ENGL 4960: Senior Seminar: The Poet as Spy Jillian Weise As students living in the age of the ubiquitous status update, you are already familiar with spying and being spied, watching and being watched, surveying and being surveyed. So you will make that familiarity manifest by considering the ways in which you duplicate yourself for the public, perform multiple selves and act according to certain codes for certain audiences. Broad questions for the course include: How does surveillance serve poetry? What is the function of close observation for the poet? How do poets make discoveries? Personal questions for the course include: Who am I? What do I not know? Auxiliary theories for the course may include: W.E.B. Du Bois’ double consciousness, Freud/Lacan’s psychoanalysis, Butler’s performativity and Baudrillard’s simulacra.

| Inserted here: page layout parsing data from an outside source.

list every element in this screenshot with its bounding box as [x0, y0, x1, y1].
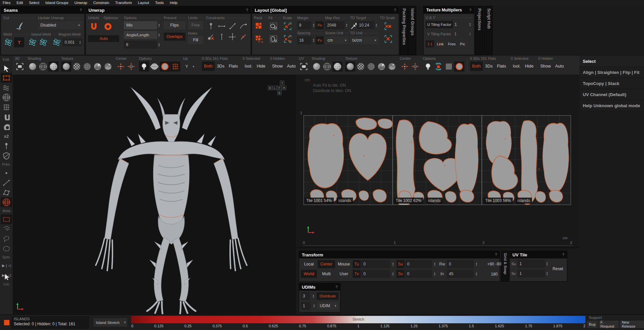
- section-uv-channel[interactable]: UV Channel (Default): [579, 89, 644, 100]
- uv-seams-toggle-button[interactable]: [454, 61, 464, 72]
- uv-tile-reset-button[interactable]: Reset: [550, 260, 565, 278]
- udims-help-button[interactable]: ?: [335, 285, 337, 289]
- uv-tile-header[interactable]: UV Tile?: [510, 251, 567, 258]
- texture-image-alt-button[interactable]: [103, 61, 113, 72]
- cut-tool-icon[interactable]: [15, 21, 24, 30]
- unwrap-help-button[interactable]: ?: [246, 8, 248, 12]
- tu-spinner[interactable]: 0: [361, 260, 390, 268]
- center-view-button[interactable]: [116, 61, 126, 72]
- in-spinner[interactable]: 45: [447, 270, 474, 278]
- td-target-spinner[interactable]: 10.24: [357, 21, 374, 29]
- ratio-one-to-one-button[interactable]: 1:1: [426, 40, 434, 47]
- uv-show-both-button[interactable]: Both: [470, 61, 483, 71]
- spin-down-icon[interactable]: ▼: [312, 296, 314, 298]
- constraint-remove-pin-button[interactable]: [206, 32, 216, 42]
- constraint-curve-button[interactable]: [238, 21, 248, 31]
- pin-tool[interactable]: [1, 141, 12, 151]
- constraint-pin-button[interactable]: [206, 21, 216, 31]
- udims-header[interactable]: UDIMs?: [299, 283, 340, 291]
- spin-down-icon[interactable]: ▼: [158, 35, 160, 37]
- uv-texture-grid-button[interactable]: [366, 61, 376, 72]
- optimize-button[interactable]: [104, 22, 114, 32]
- spin-down-icon[interactable]: ▼: [313, 306, 315, 308]
- spacing-spinner[interactable]: 16: [297, 36, 312, 44]
- pivot-center-button[interactable]: Center: [318, 260, 335, 268]
- uv-tile-help-button[interactable]: ?: [562, 253, 564, 257]
- viewcube-bottom[interactable]: B: [277, 91, 282, 95]
- rotate-minus90-button[interactable]: -90: [496, 262, 501, 266]
- free-ratio-button[interactable]: Free: [446, 40, 457, 47]
- point-mode-button[interactable]: [1, 168, 12, 178]
- uv-shading-wire-button[interactable]: [322, 61, 332, 72]
- select-cursor-tool[interactable]: [1, 63, 12, 73]
- udim-count-spinner[interactable]: 3: [301, 292, 310, 300]
- spacing-px-button[interactable]: Px: [316, 36, 324, 44]
- scene-unit-dropdown[interactable]: cm▼: [325, 36, 349, 44]
- uv-isolate-button[interactable]: Isol.: [511, 61, 523, 71]
- menu-transform[interactable]: Transform: [115, 1, 132, 5]
- scale-p-button[interactable]: [283, 21, 293, 31]
- uv-shading-flat-button[interactable]: [312, 61, 322, 72]
- frame-all-uv-button[interactable]: [299, 61, 309, 72]
- tv-spinner[interactable]: 0: [361, 270, 390, 278]
- pack-selected-button[interactable]: [254, 34, 264, 44]
- sphere-deform-tool[interactable]: [1, 92, 12, 102]
- tab-packing-properties[interactable]: Packing Properties: [400, 6, 408, 55]
- pivot-user-button[interactable]: User: [336, 270, 352, 278]
- rotate-plus90-button[interactable]: +90: [487, 262, 494, 266]
- menu-edit[interactable]: Edit: [16, 1, 23, 5]
- spin-down-icon[interactable]: ▼: [546, 274, 548, 276]
- symmetry-setup-button[interactable]: ▶❘◁: [1, 271, 12, 280]
- spin-down-icon[interactable]: ▼: [313, 25, 315, 27]
- spin-down-icon[interactable]: ▼: [469, 34, 471, 36]
- island-weld-button-a[interactable]: [28, 37, 38, 47]
- show-flats-button[interactable]: Flats: [227, 61, 240, 71]
- x2-tool[interactable]: x2: [1, 131, 12, 141]
- uv-center-view-button[interactable]: [400, 61, 410, 72]
- frame-all-3d-button[interactable]: [15, 61, 25, 72]
- pic-button[interactable]: Pic: [458, 40, 467, 47]
- map-rez-spinner[interactable]: 2048: [325, 21, 345, 29]
- uv-texture-checker-button[interactable]: [356, 61, 366, 72]
- auto-show-button[interactable]: Auto: [285, 61, 298, 71]
- unfold-button[interactable]: [90, 22, 100, 32]
- show-both-button[interactable]: Both: [202, 61, 215, 71]
- td-unit-dropdown[interactable]: tx/cm▼: [350, 36, 379, 44]
- rw-spinner[interactable]: 0: [447, 260, 474, 268]
- texture-checker-button[interactable]: [72, 61, 82, 72]
- pivot-multi-button[interactable]: Multi: [318, 270, 335, 278]
- uv-hide-button[interactable]: Hide: [523, 61, 536, 71]
- spin-down-icon[interactable]: ▼: [346, 25, 348, 27]
- limits-free-button[interactable]: Free: [188, 21, 203, 29]
- edge-mode-button[interactable]: [1, 178, 12, 188]
- tab-island-groups[interactable]: Island Groups: [408, 6, 416, 55]
- viewcube-left[interactable]: L: [273, 86, 277, 90]
- tab-script-hub[interactable]: Script Hub: [484, 6, 493, 55]
- constraint-remove-edge-button[interactable]: [238, 32, 248, 42]
- layout-header[interactable]: Layout [Global]?: [252, 6, 399, 14]
- island-mode-button[interactable]: [1, 197, 12, 207]
- su-label-button[interactable]: Su: [396, 260, 404, 268]
- uv-texture-none-button[interactable]: [345, 61, 355, 72]
- feature-request-button[interactable]: F. Request: [599, 321, 619, 328]
- viewport-3d[interactable]: T B L F R B: [13, 75, 296, 314]
- weld-button[interactable]: [3, 37, 13, 47]
- section-align[interactable]: Align | Straighten | Flip | Fit: [579, 67, 644, 78]
- hide-button[interactable]: Hide: [255, 61, 267, 71]
- constraint-vertical-button[interactable]: [217, 32, 227, 42]
- texture-none-button[interactable]: [61, 61, 71, 72]
- spin-down-icon[interactable]: ▼: [546, 264, 548, 266]
- space-world-button[interactable]: World: [301, 270, 317, 278]
- menu-tools[interactable]: Tools: [155, 1, 164, 5]
- spin-down-icon[interactable]: ▼: [158, 25, 160, 27]
- uv-show-3ds-button[interactable]: 3Ds: [483, 61, 495, 71]
- stretch-gradient-bar[interactable]: Stretch: [131, 316, 585, 323]
- viewcube-front[interactable]: F: [277, 86, 282, 90]
- uv-islands-map[interactable]: [303, 115, 571, 205]
- su-spinner[interactable]: 0: [405, 260, 432, 268]
- spin-down-icon[interactable]: ▼: [79, 42, 81, 44]
- td-scale-all-button[interactable]: [383, 21, 393, 31]
- spin-down-icon[interactable]: ▼: [158, 45, 160, 47]
- sv-label-button[interactable]: Sv: [396, 270, 404, 278]
- up-axis-dropdown[interactable]: Y▼: [183, 63, 196, 71]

ENGL 4960: Senior Seminar: Composing Life: Black Auto/biography Rhondda Thomas How does one compose “life,” particularly when writing from the margins? How does memory and trauma inform the writing process? What makes autobiographies and memoirs so popular and controversial? We will address these questions and many others in this seminar as we consider the relationship between biography and autobiography, and between personal and historical themes. We’ll discuss texts by and about Phillis Wheatley, Frederick Douglass, Harriet Jacobs, Zora Neale Hurston, Malcolm X, Angela Davis, Ta-Nehisi Coates, and Margo Jefferson. An example of paired texts could be Phillis Wheatley’s poems and Will Harris’s brilliant essay “Phillis Wheatley: A Muslim Connection” (2015) or Frederick Douglass’s 1865 Narrative with John Stauffer’s illuminating Picturing Frederick Douglass: An Illustrated Biography of the Nineteenth Century’s Most Photographed American (2015). Genres examined will include autobiography, memoir, journals, biography, film, photography, artwork, and poems, read with insightful scholarly works. The course will also feature guest mini-lectures by prominent scholars. Students will make a class presentation about a specific author and text, complete an annotated primary auto/biographical text assignment, write discussion board posts about our texts, and research and write the seminar paper.

PAS 3010: Intro to Pan-African Studies: The Material and Ideological Foundations of Pan Africanism, 1900-1974 Garry Bertholf This course will introduce advanced undergraduates to the intellectual history of Pan- Africanism, to the idea of Africa, and to the invention of the African diaspora. We will trace the Pan-African movement from the first Pan-African Conference in London (1900) to the sixth Pan- African Congress in Dar es Salaam (1974). We will also consider the significant impact of this history on the related development of African Diaspora Studies. Authors may include W. E. B. Du Bois, Marcus Garvey, St. Clair Drake, Kwame Nkrumah, George Shepperson, Joseph Harris, Henry Louis Gates, Jr., Paul Gilroy, David Scott, Brent Hayes Edwards, Tsitsi Jaji, and Keisha Blain.